***** Data supplied
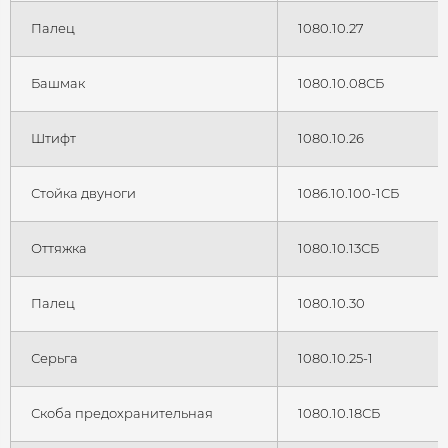
Палец
1080.10.27
Башмак
1080.10.08СБ
Штифт
1080.10.26
Стойка двуноги
1086.10.100-1СБ
Оттяжка
1080.10.13СБ
Палец
1080.10.30
Серьга
1080.10.25-1
Скоба предохранительная
1080.10.18СБ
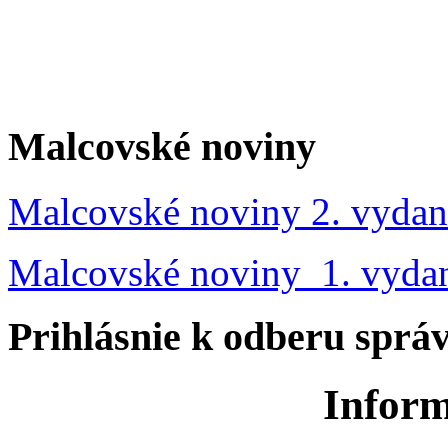
Malcovské noviny
Malcovské noviny 2. vydan
Malcovské noviny 1. vyda
Prihlásnie k odberu sprá
Inform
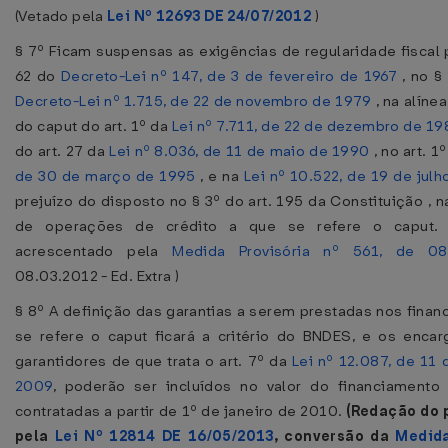
(Vetado pela
Lei Nº 12693 DE 24/07/2012
)
§ 7º Ficam suspensas as exigências de regularidade fiscal p
62 do
Decreto-Lei nº 147, de 3 de fevereiro de 1967
, no § 
Decreto-Lei nº 1.715, de 22 de novembro de 1979
, na alínea
do caput do art. 1º da
Lei nº 7.711, de 22 de dezembro de 19
do art. 27 da
Lei nº 8.036, de 11 de maio de 1990
, no art. 1
de 30 de março de 1995
, e na
Lei nº 10.522, de 19 de jul
prejuízo do disposto no § 3º do art. 195 da Constituição , 
de operações de crédito a que se refere o caput. (
acrescentado pela
Medida Provisória nº 561, de 08
08.03.2012 - Ed. Extra )
§ 8º A definição das garantias a serem prestadas nos fina
se refere o caput ficará a critério do BNDES, e os enca
garantidores de que trata o art. 7º da
Lei nº 12.087, de 11
2009
, poderão ser incluídos no valor do financiament
contratadas a partir de 1º de janeiro de 2010.
(Redação do 
pela
Lei Nº 12814 DE 16/05/2013
, conversão da
Medida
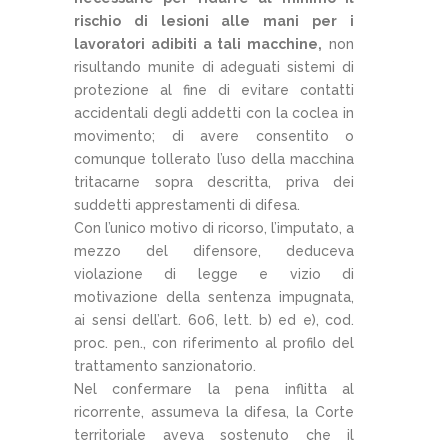
rischio di lesioni alle mani per i
lavoratori adibiti a tali macchine,
non
risultando munite di adeguati sistemi di
protezione al fine di evitare contatti
accidentali degli addetti con la coclea in
movimento; di avere consentito o
comunque tollerato l’uso della macchina
tritacarne sopra descritta, priva dei
suddetti apprestamenti di difesa.
Con l’unico motivo di ricorso, l’imputato, a
mezzo del difensore, deduceva
violazione di legge e vizio di
motivazione della sentenza impugnata,
ai sensi dell’art. 606, lett. b) ed e), cod.
proc. pen., con riferimento al profilo del
trattamento sanzionatorio.
Nel confermare la pena inflitta al
ricorrente, assumeva la difesa, la Corte
territoriale aveva sostenuto che il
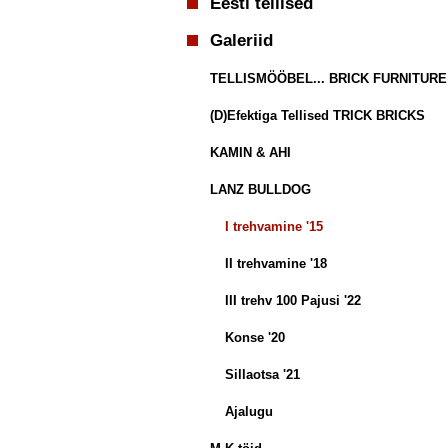
Eesti tellised
Galeriid
TELLISMÖÖBEL... BRICK FURNITURE
(D)Efektiga Tellised TRICK BRICKS
KAMIN & AHI
LANZ BULLDOG
I trehvamine '15
II trehvamine '18
III trehv 100 Pajusi '22
Konse '20
Sillaotsa '21
Ajalugu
**********
_What is being asked:_ What belongs in the answer is each line of the listing that contains the word "della".

_Solution below:_
comunque tollerato l’uso della macchina
motivazione della sentenza impugnata,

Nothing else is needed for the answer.